WHAT IS EXPECTED:
Could you reproduce, word for word, everything below from the line containing "fee equal to" down to the line containing "28 April 2026", with both of those lines included and no others?

-- MATERIAL SHOWN follows --

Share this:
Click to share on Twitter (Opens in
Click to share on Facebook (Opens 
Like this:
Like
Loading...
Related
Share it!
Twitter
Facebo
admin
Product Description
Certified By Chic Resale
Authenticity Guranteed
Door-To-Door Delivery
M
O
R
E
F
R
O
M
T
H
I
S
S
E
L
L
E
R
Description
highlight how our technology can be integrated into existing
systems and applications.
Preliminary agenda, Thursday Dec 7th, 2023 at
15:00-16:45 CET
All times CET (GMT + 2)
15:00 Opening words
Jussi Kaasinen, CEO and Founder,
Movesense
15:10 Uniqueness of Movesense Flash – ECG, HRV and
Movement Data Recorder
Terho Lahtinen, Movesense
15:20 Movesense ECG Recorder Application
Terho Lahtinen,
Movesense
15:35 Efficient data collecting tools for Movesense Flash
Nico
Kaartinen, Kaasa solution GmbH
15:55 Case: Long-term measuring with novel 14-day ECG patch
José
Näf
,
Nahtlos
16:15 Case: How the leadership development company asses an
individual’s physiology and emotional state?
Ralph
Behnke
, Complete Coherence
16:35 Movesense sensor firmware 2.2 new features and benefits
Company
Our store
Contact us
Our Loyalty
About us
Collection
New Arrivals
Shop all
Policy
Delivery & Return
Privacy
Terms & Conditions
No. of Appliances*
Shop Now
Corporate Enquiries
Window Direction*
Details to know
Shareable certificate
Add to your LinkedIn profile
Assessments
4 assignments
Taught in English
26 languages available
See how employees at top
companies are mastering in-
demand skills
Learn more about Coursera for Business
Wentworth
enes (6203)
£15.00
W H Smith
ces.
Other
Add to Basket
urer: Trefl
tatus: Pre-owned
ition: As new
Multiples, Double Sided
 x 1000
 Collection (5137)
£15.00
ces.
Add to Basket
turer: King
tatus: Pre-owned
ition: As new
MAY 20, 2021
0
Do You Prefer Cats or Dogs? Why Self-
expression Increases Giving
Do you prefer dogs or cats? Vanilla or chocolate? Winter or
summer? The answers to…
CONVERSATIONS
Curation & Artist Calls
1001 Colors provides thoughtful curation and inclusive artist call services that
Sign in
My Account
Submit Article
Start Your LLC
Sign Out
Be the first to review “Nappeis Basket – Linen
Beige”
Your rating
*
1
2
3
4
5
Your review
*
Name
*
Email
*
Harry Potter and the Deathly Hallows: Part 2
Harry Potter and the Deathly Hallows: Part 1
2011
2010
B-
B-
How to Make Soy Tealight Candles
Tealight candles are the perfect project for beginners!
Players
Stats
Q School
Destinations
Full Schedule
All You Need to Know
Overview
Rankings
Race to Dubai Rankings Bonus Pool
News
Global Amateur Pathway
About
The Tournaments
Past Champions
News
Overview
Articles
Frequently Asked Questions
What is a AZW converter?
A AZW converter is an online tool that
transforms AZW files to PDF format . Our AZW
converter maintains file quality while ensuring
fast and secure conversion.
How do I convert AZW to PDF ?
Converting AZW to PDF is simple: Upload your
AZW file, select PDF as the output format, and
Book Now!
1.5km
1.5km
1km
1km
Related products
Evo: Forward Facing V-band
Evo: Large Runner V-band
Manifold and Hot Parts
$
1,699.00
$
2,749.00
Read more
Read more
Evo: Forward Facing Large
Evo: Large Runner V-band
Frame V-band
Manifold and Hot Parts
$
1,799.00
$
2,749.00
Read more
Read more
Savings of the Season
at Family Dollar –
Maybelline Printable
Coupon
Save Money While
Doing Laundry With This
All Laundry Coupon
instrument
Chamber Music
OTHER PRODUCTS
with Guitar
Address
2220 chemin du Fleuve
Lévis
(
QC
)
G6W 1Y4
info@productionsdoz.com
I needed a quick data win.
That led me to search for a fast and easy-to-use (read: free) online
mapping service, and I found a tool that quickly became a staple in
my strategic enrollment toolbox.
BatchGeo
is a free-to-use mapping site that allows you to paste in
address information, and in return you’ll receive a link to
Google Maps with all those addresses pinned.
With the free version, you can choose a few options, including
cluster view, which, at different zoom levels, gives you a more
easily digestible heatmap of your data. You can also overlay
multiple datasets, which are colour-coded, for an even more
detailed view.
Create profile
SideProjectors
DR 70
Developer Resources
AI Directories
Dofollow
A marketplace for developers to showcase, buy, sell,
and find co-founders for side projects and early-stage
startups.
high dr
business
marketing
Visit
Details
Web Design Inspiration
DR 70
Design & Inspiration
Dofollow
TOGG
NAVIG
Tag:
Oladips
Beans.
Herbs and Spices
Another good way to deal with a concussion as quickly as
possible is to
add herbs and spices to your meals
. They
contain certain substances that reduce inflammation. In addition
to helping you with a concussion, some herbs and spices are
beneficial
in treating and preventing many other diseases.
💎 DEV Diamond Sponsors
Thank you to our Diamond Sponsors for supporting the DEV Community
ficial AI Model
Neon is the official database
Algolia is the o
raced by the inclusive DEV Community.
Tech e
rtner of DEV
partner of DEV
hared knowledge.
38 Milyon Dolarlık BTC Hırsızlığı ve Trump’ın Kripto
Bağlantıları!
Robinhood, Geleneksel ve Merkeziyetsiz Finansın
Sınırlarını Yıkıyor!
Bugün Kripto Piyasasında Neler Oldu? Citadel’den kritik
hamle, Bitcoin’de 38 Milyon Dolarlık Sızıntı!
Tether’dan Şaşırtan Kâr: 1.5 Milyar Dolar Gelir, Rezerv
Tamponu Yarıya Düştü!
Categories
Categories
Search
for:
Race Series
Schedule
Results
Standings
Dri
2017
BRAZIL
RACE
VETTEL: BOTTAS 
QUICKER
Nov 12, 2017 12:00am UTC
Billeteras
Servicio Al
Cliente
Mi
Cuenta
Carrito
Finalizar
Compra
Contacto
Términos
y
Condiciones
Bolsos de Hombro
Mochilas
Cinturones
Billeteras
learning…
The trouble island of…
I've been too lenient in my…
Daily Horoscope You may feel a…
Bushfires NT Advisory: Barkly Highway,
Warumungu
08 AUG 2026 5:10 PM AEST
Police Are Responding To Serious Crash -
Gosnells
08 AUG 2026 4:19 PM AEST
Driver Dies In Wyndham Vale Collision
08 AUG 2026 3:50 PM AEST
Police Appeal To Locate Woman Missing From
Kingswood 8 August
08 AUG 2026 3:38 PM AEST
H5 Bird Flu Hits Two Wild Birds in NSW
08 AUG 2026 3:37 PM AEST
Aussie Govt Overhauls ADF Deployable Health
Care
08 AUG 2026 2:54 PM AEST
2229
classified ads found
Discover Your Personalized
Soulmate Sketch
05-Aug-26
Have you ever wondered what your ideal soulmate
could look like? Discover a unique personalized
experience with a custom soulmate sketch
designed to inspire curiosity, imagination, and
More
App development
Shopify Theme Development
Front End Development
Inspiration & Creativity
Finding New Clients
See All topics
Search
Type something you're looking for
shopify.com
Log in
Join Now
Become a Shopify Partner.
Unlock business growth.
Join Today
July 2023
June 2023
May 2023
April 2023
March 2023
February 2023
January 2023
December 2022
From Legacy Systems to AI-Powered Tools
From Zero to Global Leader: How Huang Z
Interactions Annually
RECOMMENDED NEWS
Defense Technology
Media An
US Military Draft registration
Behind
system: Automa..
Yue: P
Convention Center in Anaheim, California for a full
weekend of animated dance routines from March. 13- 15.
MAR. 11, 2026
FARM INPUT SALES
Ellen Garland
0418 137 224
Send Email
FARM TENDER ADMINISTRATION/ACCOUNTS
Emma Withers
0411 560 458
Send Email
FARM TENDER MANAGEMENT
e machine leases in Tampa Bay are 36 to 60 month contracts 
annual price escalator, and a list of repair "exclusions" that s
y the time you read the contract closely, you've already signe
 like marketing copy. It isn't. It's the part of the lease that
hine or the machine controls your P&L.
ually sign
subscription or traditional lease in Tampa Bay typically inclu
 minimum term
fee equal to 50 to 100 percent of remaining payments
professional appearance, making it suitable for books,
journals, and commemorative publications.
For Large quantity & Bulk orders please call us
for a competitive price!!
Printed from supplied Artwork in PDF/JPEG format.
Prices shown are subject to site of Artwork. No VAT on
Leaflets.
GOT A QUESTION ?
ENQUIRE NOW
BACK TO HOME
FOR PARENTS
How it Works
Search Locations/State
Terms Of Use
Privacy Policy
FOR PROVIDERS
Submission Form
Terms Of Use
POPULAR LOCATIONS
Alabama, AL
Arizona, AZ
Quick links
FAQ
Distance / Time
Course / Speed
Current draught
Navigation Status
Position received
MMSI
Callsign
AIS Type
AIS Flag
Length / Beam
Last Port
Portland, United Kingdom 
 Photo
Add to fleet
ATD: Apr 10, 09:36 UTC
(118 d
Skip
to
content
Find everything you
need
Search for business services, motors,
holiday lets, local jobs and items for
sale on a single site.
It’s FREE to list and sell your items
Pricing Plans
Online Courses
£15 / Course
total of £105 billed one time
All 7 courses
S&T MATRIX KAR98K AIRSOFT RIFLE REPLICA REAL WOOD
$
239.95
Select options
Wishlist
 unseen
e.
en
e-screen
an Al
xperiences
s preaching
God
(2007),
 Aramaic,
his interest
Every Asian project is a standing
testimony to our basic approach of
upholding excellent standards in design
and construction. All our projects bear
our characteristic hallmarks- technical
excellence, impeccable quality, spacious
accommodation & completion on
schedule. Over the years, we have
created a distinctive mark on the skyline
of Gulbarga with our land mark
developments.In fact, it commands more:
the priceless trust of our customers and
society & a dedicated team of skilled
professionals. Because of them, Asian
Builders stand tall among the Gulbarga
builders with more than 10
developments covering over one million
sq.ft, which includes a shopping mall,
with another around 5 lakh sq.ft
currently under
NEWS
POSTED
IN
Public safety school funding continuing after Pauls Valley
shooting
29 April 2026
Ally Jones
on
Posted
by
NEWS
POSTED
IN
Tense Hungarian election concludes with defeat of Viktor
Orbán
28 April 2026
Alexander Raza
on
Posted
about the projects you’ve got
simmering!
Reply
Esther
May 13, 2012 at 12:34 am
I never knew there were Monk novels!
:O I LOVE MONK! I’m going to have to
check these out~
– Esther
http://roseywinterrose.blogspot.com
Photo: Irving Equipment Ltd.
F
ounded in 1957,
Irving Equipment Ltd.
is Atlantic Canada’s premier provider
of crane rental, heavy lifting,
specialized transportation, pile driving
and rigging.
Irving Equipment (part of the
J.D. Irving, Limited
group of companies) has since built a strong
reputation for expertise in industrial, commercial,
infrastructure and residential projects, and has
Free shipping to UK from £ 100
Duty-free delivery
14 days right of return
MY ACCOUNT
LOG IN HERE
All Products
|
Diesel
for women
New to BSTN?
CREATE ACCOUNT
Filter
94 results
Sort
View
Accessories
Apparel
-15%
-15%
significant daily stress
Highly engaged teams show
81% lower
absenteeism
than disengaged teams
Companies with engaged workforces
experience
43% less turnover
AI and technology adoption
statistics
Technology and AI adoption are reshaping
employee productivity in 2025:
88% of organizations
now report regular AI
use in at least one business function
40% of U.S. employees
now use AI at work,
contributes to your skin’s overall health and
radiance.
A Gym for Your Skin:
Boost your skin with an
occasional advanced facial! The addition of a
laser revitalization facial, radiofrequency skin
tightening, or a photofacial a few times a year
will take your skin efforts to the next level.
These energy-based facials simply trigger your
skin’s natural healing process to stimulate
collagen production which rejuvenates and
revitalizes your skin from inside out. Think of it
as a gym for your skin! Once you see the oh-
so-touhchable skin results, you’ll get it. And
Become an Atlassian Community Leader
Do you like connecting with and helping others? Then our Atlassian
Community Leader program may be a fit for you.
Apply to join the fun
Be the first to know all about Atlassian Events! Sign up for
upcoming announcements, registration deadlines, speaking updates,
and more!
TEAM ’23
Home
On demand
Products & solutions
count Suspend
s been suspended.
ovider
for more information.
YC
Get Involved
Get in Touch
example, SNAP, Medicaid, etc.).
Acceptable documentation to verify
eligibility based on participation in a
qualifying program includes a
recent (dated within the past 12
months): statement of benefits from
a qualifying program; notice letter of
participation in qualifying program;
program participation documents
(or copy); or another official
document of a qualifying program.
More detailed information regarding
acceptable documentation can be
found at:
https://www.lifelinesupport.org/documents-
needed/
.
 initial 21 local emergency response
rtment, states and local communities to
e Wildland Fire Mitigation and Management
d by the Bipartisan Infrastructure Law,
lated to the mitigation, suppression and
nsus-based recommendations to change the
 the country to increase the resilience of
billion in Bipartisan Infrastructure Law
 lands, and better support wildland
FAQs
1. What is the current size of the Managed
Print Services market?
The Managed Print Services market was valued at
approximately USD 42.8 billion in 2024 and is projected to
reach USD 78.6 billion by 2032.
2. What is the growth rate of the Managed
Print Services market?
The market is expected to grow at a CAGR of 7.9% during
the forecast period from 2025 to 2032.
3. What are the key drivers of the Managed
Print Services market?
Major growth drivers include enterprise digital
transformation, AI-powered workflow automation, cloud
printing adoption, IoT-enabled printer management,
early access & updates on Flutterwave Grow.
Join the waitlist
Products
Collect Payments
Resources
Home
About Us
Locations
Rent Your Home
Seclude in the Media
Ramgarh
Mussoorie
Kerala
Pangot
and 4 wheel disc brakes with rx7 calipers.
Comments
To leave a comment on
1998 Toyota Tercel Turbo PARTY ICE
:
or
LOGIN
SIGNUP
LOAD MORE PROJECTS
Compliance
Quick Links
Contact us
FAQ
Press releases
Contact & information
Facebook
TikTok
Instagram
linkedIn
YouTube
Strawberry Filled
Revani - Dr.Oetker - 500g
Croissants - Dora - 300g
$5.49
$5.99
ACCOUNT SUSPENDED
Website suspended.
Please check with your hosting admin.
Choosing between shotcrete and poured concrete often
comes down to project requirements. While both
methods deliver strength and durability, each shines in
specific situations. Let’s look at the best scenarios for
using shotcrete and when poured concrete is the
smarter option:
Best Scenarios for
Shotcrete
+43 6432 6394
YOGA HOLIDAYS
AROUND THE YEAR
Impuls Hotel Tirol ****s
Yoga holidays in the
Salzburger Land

-- MATERIAL SHOWN concluded --

WRITTEN SOLUTION:
fee equal to 50 to 100 percent of remaining payments
professional appearance, making it suitable for books,
journals, and commemorative publications.
For Large quantity & Bulk orders please call us
for a competitive price!!
Printed from supplied Artwork in PDF/JPEG format.
Prices shown are subject to site of Artwork. No VAT on
Leaflets.
GOT A QUESTION ?
ENQUIRE NOW
BACK TO HOME
FOR PARENTS
How it Works
Search Locations/State
Terms Of Use
Privacy Policy
FOR PROVIDERS
Submission Form
Terms Of Use
POPULAR LOCATIONS
Alabama, AL
Arizona, AZ
Quick links
FAQ
Distance / Time
Course / Speed
Current draught
Navigation Status
Position received
MMSI
Callsign
AIS Type
AIS Flag
Length / Beam
Last Port
Portland, United Kingdom 
 Photo
Add to fleet
ATD: Apr 10, 09:36 UTC
(118 d
Skip
to
content
Find everything you
need
Search for business services, motors,
holiday lets, local jobs and items for
sale on a single site.
It’s FREE to list and sell your items
Pricing Plans
Online Courses
£15 / Course
total of £105 billed one time
All 7 courses
S&T MATRIX KAR98K AIRSOFT RIFLE REPLICA REAL WOOD
$
239.95
Select options
Wishlist
 unseen
e.
en
e-screen
an Al
xperiences
s preaching
God
(2007),
 Aramaic,
his interest
Every Asian project is a standing
testimony to our basic approach of
upholding excellent standards in design
and construction. All our projects bear
our characteristic hallmarks- technical
excellence, impeccable quality, spacious
accommodation & completion on
schedule. Over the years, we have
created a distinctive mark on the skyline
of Gulbarga with our land mark
developments.In fact, it commands more:
the priceless trust of our customers and
society & a dedicated team of skilled
professionals. Because of them, Asian
Builders stand tall among the Gulbarga
builders with more than 10
developments covering over one million
sq.ft, which includes a shopping mall,
with another around 5 lakh sq.ft
currently under
NEWS
POSTED
IN
Public safety school funding continuing after Pauls Valley
shooting
29 April 2026
Ally Jones
on
Posted
by
NEWS
POSTED
IN
Tense Hungarian election concludes with defeat of Viktor
Orbán
28 April 2026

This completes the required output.